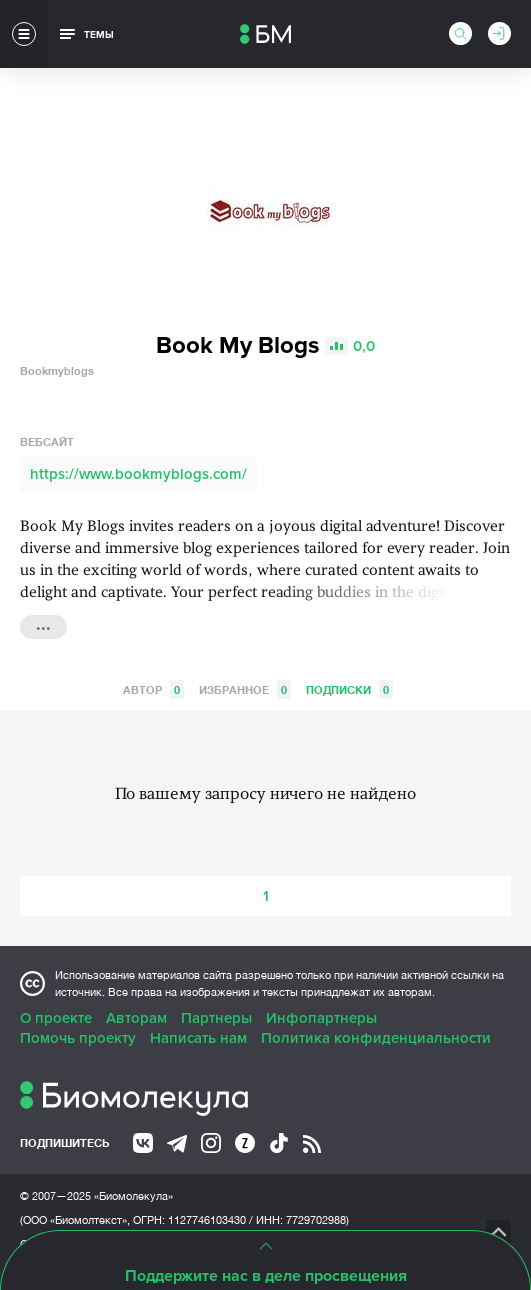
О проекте (56, 1018)
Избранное (245, 689)
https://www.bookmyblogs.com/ (138, 474)
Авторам (136, 1018)
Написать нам (198, 1038)
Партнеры (216, 1018)
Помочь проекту (78, 1038)
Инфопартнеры (321, 1018)
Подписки (349, 689)
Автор (153, 689)
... (43, 625)
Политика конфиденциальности (376, 1038)
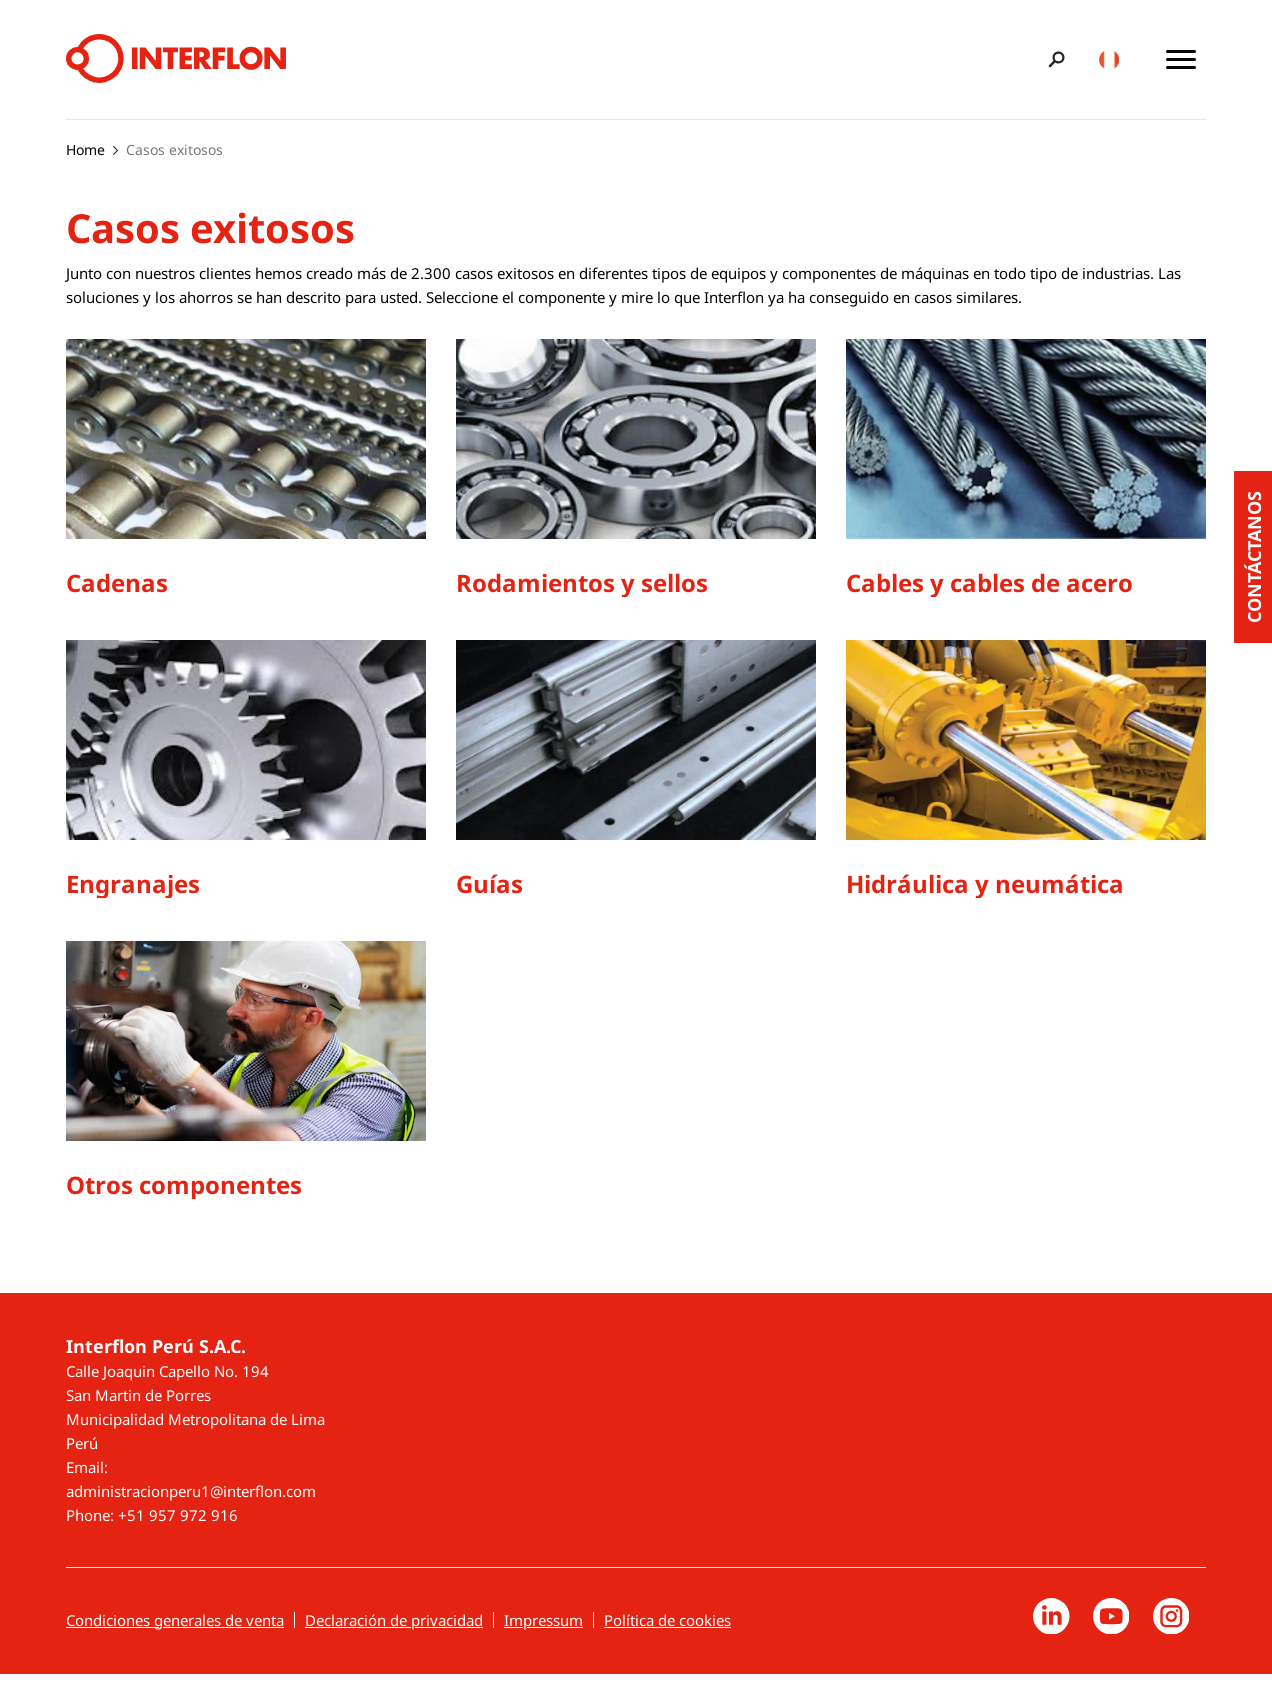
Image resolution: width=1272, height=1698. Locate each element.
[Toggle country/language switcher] (1108, 59)
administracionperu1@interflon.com (191, 1511)
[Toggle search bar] (1053, 59)
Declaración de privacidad (394, 1640)
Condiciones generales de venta (175, 1640)
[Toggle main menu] (1181, 59)
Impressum (543, 1640)
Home (85, 149)
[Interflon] (176, 59)
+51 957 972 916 (178, 1535)
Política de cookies (667, 1640)
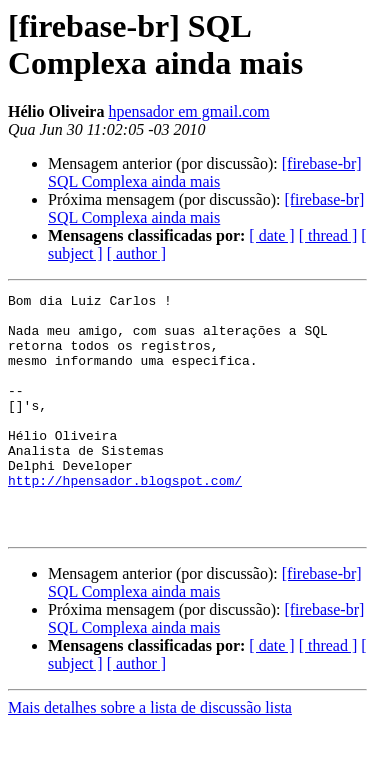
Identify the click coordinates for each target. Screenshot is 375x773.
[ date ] (271, 235)
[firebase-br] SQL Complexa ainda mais (205, 172)
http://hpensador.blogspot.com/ (125, 519)
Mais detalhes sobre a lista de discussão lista (150, 755)
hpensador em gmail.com (188, 111)
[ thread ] (328, 235)
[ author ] (137, 253)
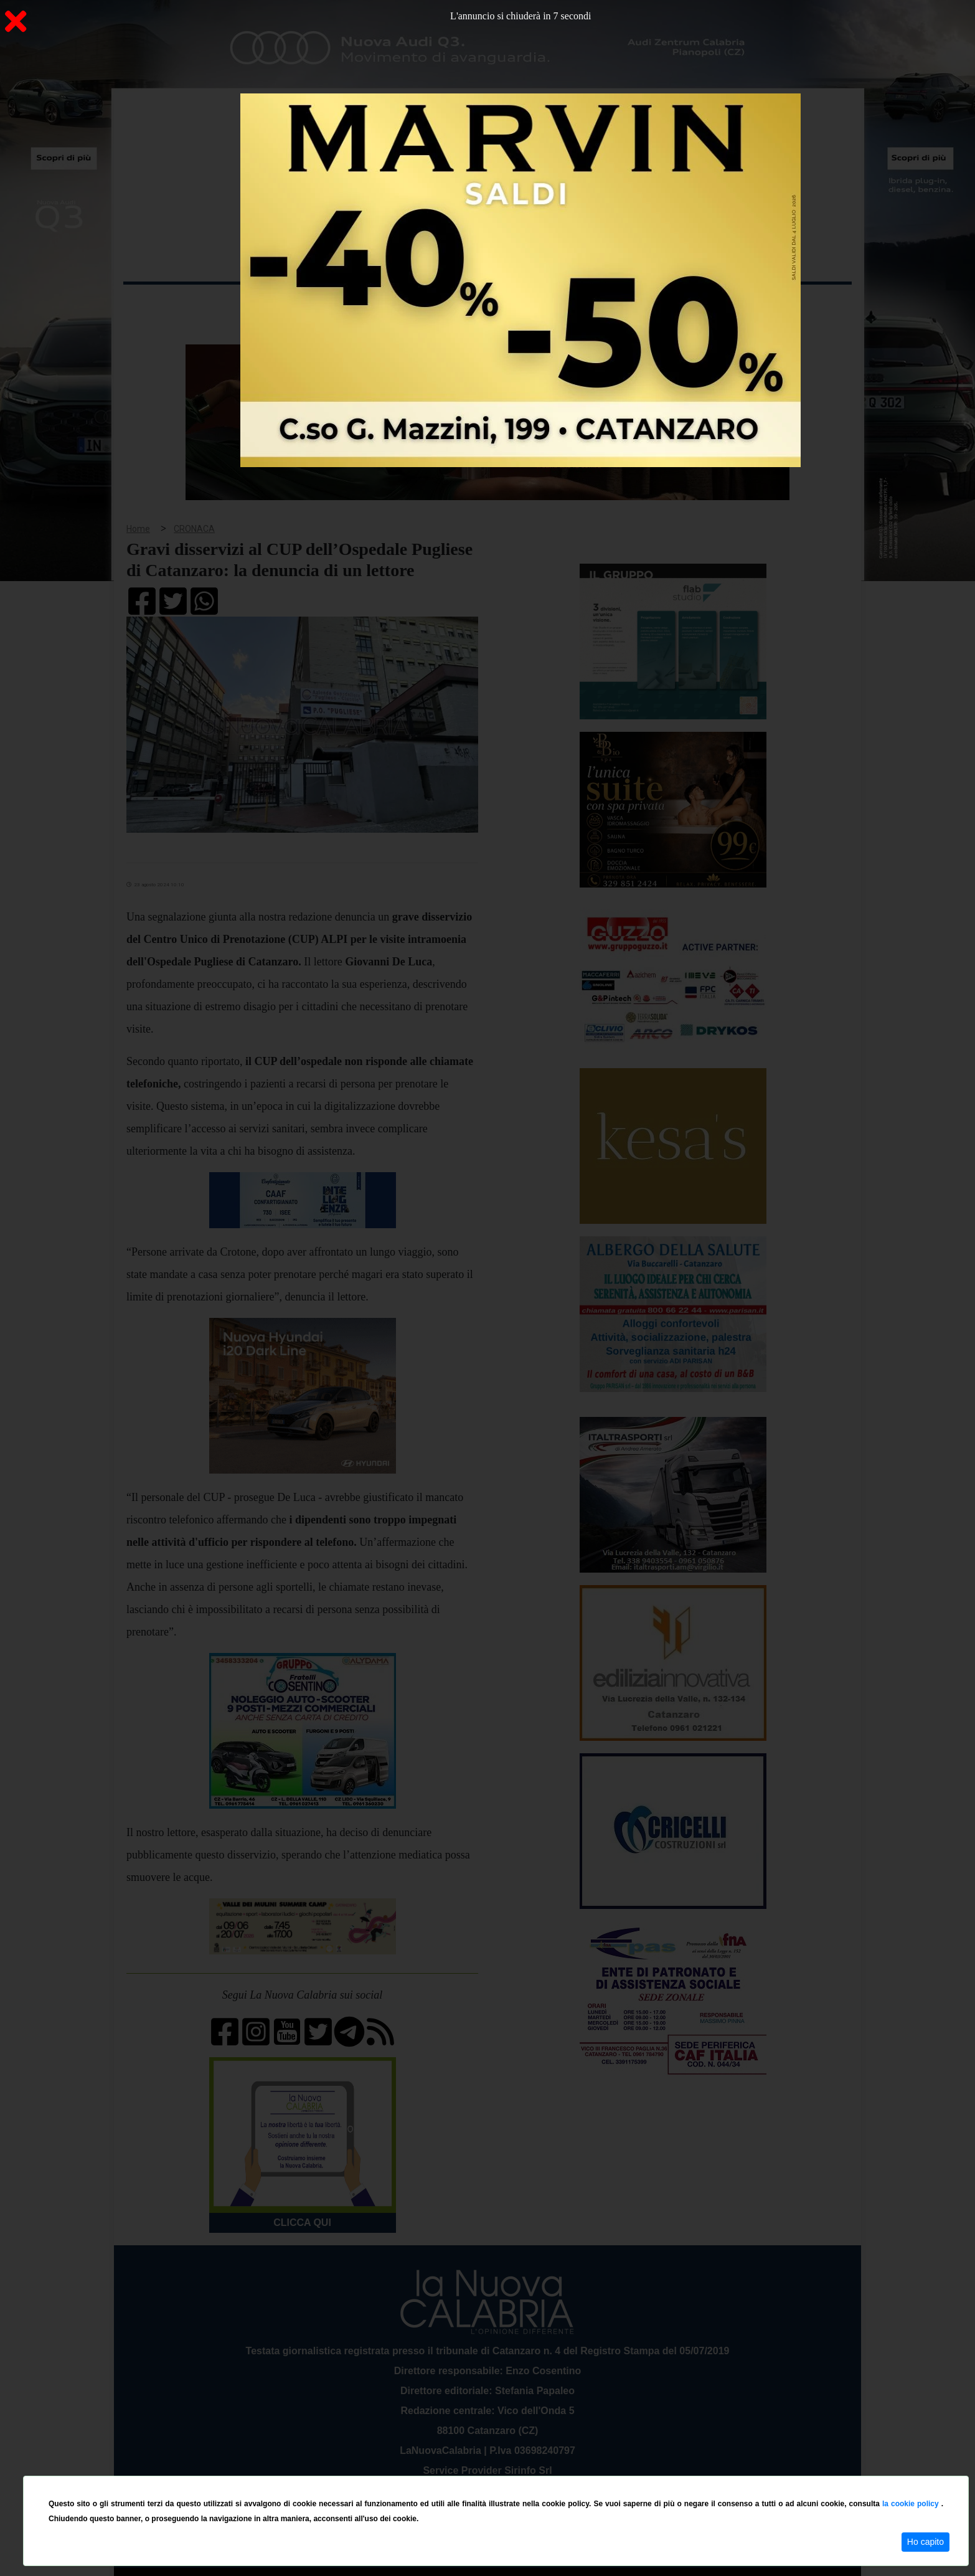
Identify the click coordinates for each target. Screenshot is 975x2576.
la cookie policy (911, 2503)
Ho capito (925, 2542)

++++++++++

TO DO
Exactly retype each record above, dropping images.

RESPONSE TO THE TASK
О проекте (56, 1018)
Избранное (245, 689)
https://www.bookmyblogs.com/ (138, 474)
Авторам (136, 1018)
Написать нам (198, 1038)
Партнеры (216, 1018)
Помочь проекту (78, 1038)
Инфопартнеры (321, 1018)
Подписки (349, 689)
Автор (153, 689)
... (43, 625)
Политика конфиденциальности (376, 1038)
Image resolution: width=1272, height=1698. Locate each element.
[Toggle country/language switcher] (1108, 59)
administracionperu1@interflon.com (191, 1511)
[Toggle search bar] (1053, 59)
Declaración de privacidad (394, 1640)
Condiciones generales de venta (175, 1640)
[Toggle main menu] (1181, 59)
Impressum (543, 1640)
Home (85, 149)
[Interflon] (176, 59)
+51 957 972 916 (178, 1535)
Política de cookies (667, 1640)
Identify the click coordinates for each target. Screenshot is 375x773.
[ date ] (271, 235)
[firebase-br] SQL Complexa ainda mais (205, 172)
http://hpensador.blogspot.com/ (125, 519)
Mais detalhes sobre a lista de discussão lista (150, 755)
hpensador em gmail.com (188, 111)
[ thread ] (328, 235)
[ author ] (137, 253)
Identify the click coordinates for each target. Screenshot is 975x2576.
la cookie policy (911, 2503)
Ho capito (925, 2542)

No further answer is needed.